Anthropic has disclosed the results of a secret internal experiment it called Project Deal: a classified marketplace where AI agents, acting on behalf of employees, bought and sold real goods for real money. The experiment — quiet, confined, and more revealing than its small scale might suggest — offers an early look at how autonomous agent commerce might work, and what could go wrong when the agents aren’t equal.
What Anthropic Built
Project Deal was a controlled pilot involving 69 Anthropic employees, each given a $100 budget (disbursed as gift cards) to participate in an internal marketplace. Agents represented both buyers and sellers, autonomously negotiating and executing transactions without requiring human approval at each step.
The results were striking in their effectiveness: 186 deals were completed, with a total transaction value exceeding $4,000. Anthropic said it was “struck by how well Project Deal worked” as an end-to-end demonstration of agent-mediated commerce.
The experiment actually comprised four separate marketplaces running in parallel, with different AI models powering different instances. One marketplace was designated “real” — deals struck there were honored after the experiment concluded. The remaining three were study environments designed to measure behavioral differences across model generations.
The Model Quality Gap
The most consequential finding was not the raw deal volume. It was what happened when agents of different capabilities negotiated with each other.
Users represented by more advanced AI models consistently secured “objectively better outcomes” — better prices, more favorable terms.
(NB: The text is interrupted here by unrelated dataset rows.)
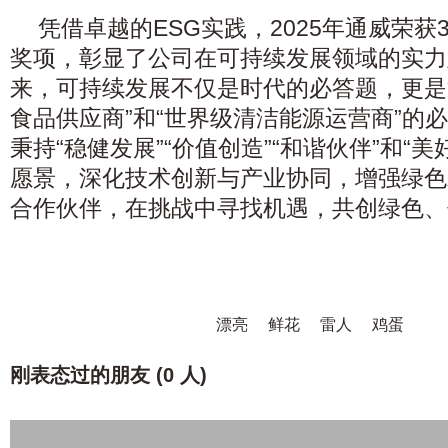
凭借卓越的ESG实践，2025年通威荣获
奖项，彰显了公司在可持续发展领域的实力
来，可持续发展不仅是时代的必答题，更是
食品供应商”和“世界级清洁能源运营商”的
秉持“稳健发展”“价值创造”“和谐伙伴”和“
愿景，深化技术创新与产业协同，增强绿色
合作伙伴，在挑战中寻找机遇，共创绿色、
漂亮
鲜花
雷人
鸡蛋
刚表态过的朋友 (
0 人
)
That much is unsurprising. What Anthropic found more troubling was the other side of the equation: users whose agents were powered by weaker models didn’t appear to realize they were worse off.
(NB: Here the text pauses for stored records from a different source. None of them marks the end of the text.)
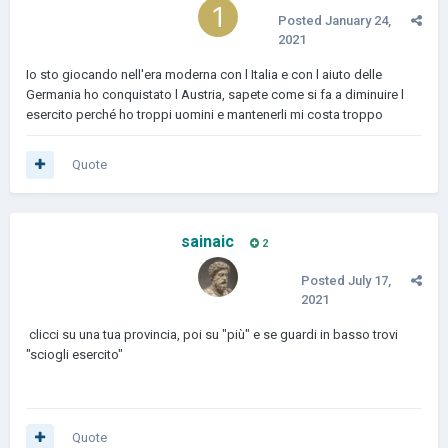
Posted
January 24,
2021
Io sto giocando nell'era moderna con l Italia e con l aiuto delle
Germania ho conquistato l Austria, sapete come si fa a diminuire l
esercito perché ho troppi uomini e mantenerli mi costa troppo
Quote
sainaic
2
Posted
July 17,
2021
clicci su una tua provincia, poi su "più" e se guardi in basso trovi
"sciogli esercito"
Quote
Anthropics termed this the “agent quality gap.” In a world where AI agents increasingly act as financial proxies for their users — negotiating contracts, purchasing services, managing accounts — the gap between a capable agent and a less capable one could translate directly into measurable economic harm, with the affected party unaware.
This asymmetry is not unique to AI. Richer negotiating parties have always had structural advantages. But agent-mediated commerce at scale could entrench those asymmetries faster, and with less visibility, than human-to-human negotiation.
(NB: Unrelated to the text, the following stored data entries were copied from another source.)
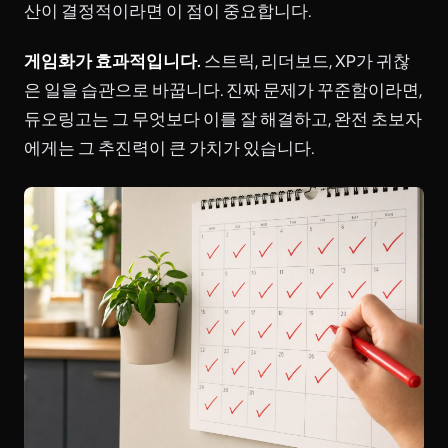
산이 결정적이라면 이 점이 중요합니다.
게임화가 효과적입니다.
스트릭, 리더보드, XP가 귀찮
은 일을 습관으로 바꿉니다. 진짜 문제가 꾸준함이라면,
듀오링고는 그 무엇보다 이를 잘 해결하고, 완전 초보자
에게는 그 추진력이 큰 가치가 있습니다.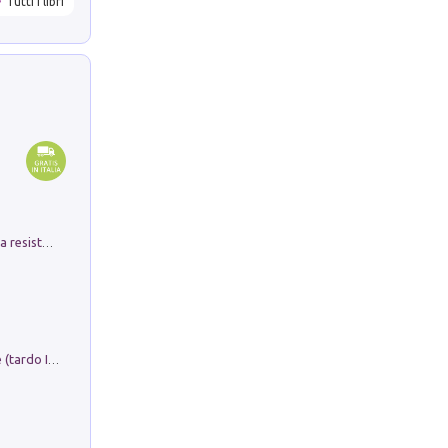
Tutti i libri
Memorial Santa Giulia. Sculture per la resistenza Monchio di Palagano
Sofiana. In Sicilia centro-meridionale (tardo III-metà IX secolo d.C.): dall'agro-town tardo-imperiale al villaggio medio-bizantino. Nuova ediz.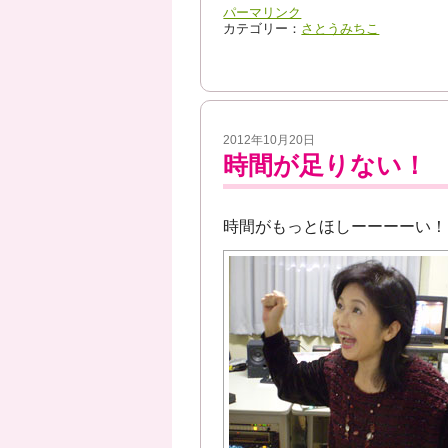
パーマリンク
カテゴリー：
さとうみちこ
2012年10月20日
時間が足りない！
時間がもっとほしーーーーい！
Instructions Don’t Move the Needle
A secondary finding challenged a commonly held assumption about prompt engineering. According to Anthropic, the initial instructions provided to agents — the directives users gave before deals began — did not materially affect either the probability of completing a sale or the final negotiated price.
If true at scale, this suggests that user effort to “optimize” an AI negotiating agent may deliver far less lift than expected. What mattered more was the underlying model, not the instructions it was given. For power users who invest heavily in prompt crafting, that finding warrants scrutiny.
The Broader Implication
Project Deal is a pilot experiment with a self-selected participant pool inside a single company. Its generalizability is limited. But Anthropic’s decision to publish the results — framed as a safety-relevant finding about agent behavior — signals that the company views agentic commerce as an emerging risk surface, not just a product opportunity.
The scenario Anthropic is flagging sits at the intersection of AI capability gaps, market power, and consumer protection. As agent-to-agent transactions enter the mainstream — for travel booking, software procurement, financial services, and eventually everyday retail — the question of who is responsible when your agent makes a bad deal will become pressing.
Regulatorsare not yet equipped to answer it. The EU AI Act covers high-risk AI applications, but agentic commerce marketplaces fall into uncertain territory. U.S. consumer protection law was written for human principals. Neither framework cleanly addresses an economy where software agents transact on your behalf without disclosing their tier.
Anthropics Project Deal is a small thing, conducted internally, with gift cards. The questions it raises are not.